*Exercise details*. All lines below between the line with "せる。※味がまんべんなく付くよう、出来れば途中裏返" and the line with "Joachim Dorfs, Chefredakteur", including both, must be copied exactly, and the pictures must be omitted.

*** Entries supplied ***

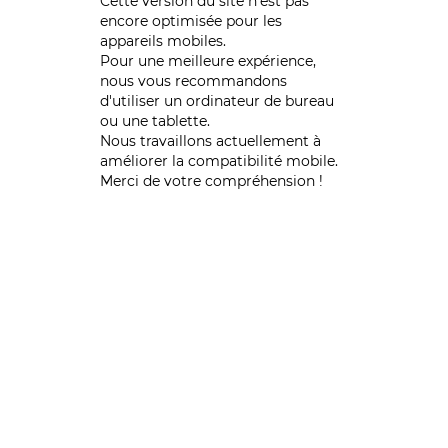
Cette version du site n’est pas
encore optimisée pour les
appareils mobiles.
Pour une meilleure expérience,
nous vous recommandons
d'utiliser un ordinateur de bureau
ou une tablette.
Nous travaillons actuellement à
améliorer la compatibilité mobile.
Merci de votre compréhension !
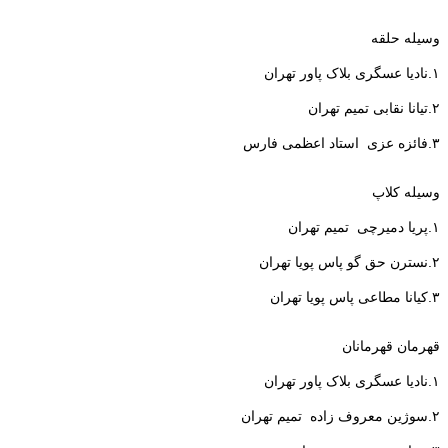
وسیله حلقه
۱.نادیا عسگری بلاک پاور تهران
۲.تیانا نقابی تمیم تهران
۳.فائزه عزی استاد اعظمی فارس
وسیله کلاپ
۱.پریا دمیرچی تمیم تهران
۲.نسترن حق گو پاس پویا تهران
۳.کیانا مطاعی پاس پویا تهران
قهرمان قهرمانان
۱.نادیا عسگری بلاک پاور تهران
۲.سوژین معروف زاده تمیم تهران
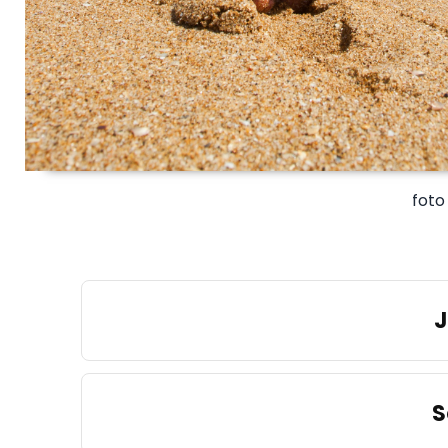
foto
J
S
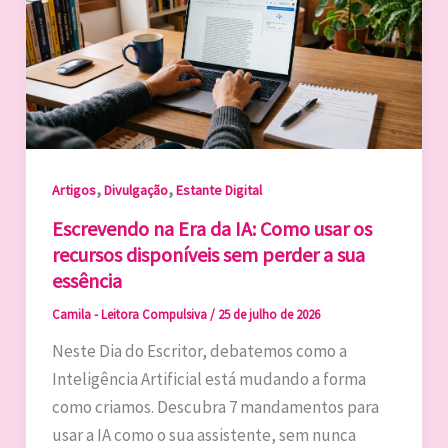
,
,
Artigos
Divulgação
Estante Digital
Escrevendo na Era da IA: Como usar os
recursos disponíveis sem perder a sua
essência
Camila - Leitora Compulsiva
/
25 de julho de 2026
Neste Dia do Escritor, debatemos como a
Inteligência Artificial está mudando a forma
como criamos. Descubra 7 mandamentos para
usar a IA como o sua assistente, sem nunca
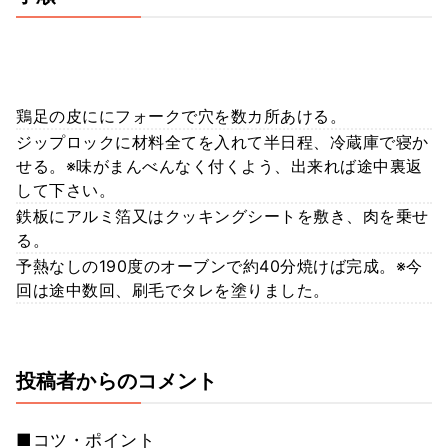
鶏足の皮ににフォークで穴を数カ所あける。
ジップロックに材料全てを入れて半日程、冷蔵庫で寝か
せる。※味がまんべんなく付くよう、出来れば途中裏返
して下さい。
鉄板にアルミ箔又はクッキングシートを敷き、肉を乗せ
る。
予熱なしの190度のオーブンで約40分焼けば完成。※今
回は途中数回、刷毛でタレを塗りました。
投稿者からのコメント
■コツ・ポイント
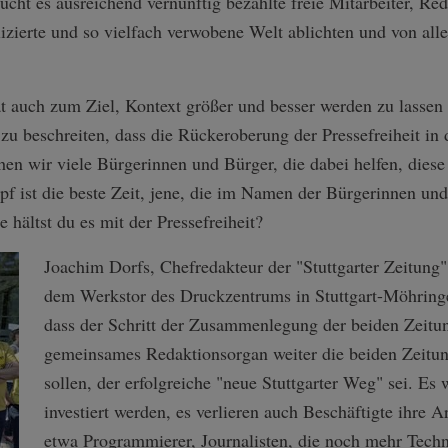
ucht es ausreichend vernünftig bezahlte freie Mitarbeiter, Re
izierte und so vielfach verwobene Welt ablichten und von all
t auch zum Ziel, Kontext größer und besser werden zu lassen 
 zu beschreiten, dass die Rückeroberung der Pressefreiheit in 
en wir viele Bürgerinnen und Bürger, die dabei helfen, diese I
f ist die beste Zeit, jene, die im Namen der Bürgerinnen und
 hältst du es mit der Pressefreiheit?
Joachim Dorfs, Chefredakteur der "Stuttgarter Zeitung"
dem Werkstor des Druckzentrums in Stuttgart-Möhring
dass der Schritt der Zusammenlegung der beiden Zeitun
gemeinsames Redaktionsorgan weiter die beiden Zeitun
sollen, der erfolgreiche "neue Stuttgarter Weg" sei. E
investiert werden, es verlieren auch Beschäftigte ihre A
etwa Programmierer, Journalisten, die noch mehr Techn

*** End of Entries supplied ***
*** Entries supplied ***

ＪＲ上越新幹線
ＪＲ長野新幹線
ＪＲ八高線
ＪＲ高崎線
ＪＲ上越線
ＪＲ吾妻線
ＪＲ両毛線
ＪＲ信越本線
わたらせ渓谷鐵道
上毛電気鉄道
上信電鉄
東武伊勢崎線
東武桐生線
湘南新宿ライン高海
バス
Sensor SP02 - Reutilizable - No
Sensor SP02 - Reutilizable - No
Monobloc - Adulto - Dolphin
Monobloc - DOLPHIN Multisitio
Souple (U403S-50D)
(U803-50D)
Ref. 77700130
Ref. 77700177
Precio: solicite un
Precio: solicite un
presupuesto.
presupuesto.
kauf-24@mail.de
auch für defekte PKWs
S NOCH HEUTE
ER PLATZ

*** End of Entries supplied ***

*Solution to this problem*.
せる。※味がまんべんなく付くよう、出来れば途中裏返
して下さい。
鉄板にアルミ箔又はクッキングシートを敷き、肉を乗せ
る。
予熱なしの190度のオーブンで約40分焼けば完成。※今
回は途中数回、刷毛でタレを塗りました。
投稿者からのコメント
■コツ・ポイント
ucht es ausreichend vernünftig bezahlte freie Mitarbeiter, Re
izierte und so vielfach verwobene Welt ablichten und von all
t auch zum Ziel, Kontext größer und besser werden zu lassen 
 zu beschreiten, dass die Rückeroberung der Pressefreiheit in 
en wir viele Bürgerinnen und Bürger, die dabei helfen, diese I
f ist die beste Zeit, jene, die im Namen der Bürgerinnen und
 hältst du es mit der Pressefreiheit?
Joachim Dorfs, Chefredakteur der "Stuttgarter Zeitung"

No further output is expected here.